Head First Dive Into The File System
Now that my Proxmox VE is up and running, I plan to run TrueNAS as a KVM virtual machine and pass through my SSDs to create a ZFS storage pool inside it.
I currently have four SSDs: one 512 GB and three 256 GB. I intend to add a quad M.2 PCIe adapter by enabling PCIe bifurcation (a feature that allows a single physical PCIe slot to be logically divided into multiple smaller independent PCIe links, x16 -> four x4).
With a total of 4 SATA SSDs and 4 NVMe SSDs available, I want to implement ZFS in the most efficient way possible.
I know ZFS has built-in caching features to speed up reads, but before setting it up, I’d like to understand ZFS properly. And even before that — what exactly is a file system?

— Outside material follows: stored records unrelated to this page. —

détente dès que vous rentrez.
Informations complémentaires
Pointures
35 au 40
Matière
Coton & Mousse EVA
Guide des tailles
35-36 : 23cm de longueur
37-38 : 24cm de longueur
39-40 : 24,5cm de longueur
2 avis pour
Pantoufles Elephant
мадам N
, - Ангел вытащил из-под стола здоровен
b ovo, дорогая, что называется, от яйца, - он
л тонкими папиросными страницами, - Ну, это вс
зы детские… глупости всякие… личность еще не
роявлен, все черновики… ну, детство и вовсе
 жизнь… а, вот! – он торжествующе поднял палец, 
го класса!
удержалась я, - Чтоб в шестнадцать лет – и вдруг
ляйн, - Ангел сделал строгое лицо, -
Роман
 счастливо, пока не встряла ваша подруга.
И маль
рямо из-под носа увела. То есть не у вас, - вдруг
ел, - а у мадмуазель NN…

Let’s start by exploring file systems in general, then move on to ZFS, and eventually cover creating our storage pool and setting up caching.

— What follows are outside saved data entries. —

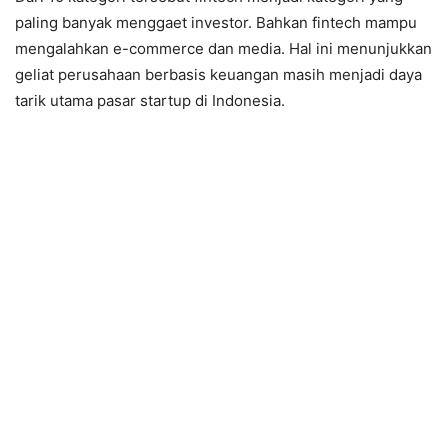
paling banyak menggaet investor. Bahkan fintech mampu
mengalahkan e-commerce dan media. Hal ini menunjukkan
geliat perusahaan berbasis keuangan masih menjadi daya
tarik utama pasar startup di Indonesia.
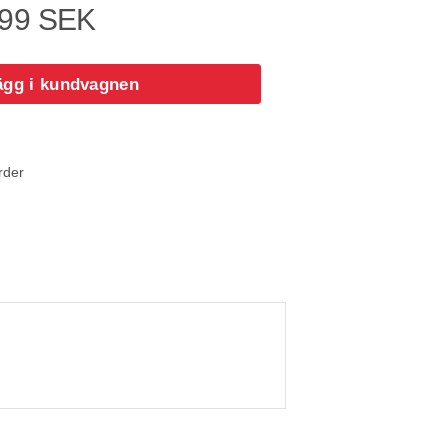
99 SEK
ägg i kundvagnen
rder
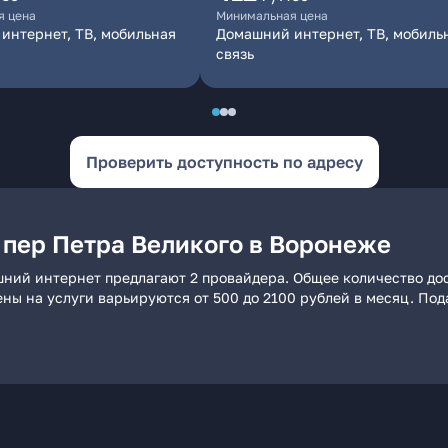
я цена
Минимальная цена
интернет, ТВ, мобильная
Домашний интернет, ТВ, мобиль
связь
Проверить доступность по адресу
 пер Петра Великого в Воронеже
шний интернет предлагают 2 провайдера. Общее количество дос
ены на услуги варьируются от 500 до 2100 рублей в месяц. По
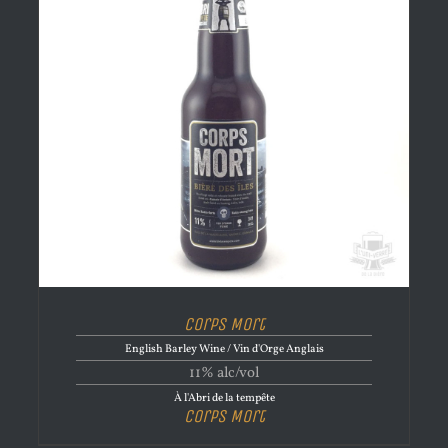
Corps Mort
English Barley Wine / Vin d'Orge Anglais
11% alc/vol
À l'Abri de la tempête
Corps Mort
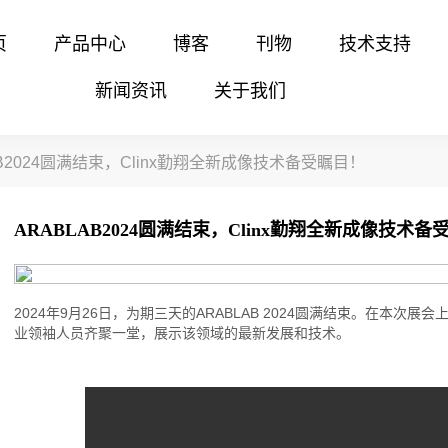
页
产品中心
博客
刊物
技术支持
新闻资讯
关于我们
AB2024圆满结束，Clinx勤翔全新成像技术备受瞩目！
ARABLAB2024圆满结束，Clinx勤翔全新成像技术备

Even before starting with the file system, lets get an overview of the mass storage structure.
Mass Storage Structure
Hard Disk Drives:
In Hard disk - disk drive motor spins which is measured in rotation per minute (RPM). It determines the transfer rate. Present HDD have an average 7200 RPM. And the present transfer rate is 250-300 MB/s. Some company uses dual or multi actuators to get sequential read and write speed up to 554 MB/s. Unlike the picture above, the dual actuator means separate read and write head.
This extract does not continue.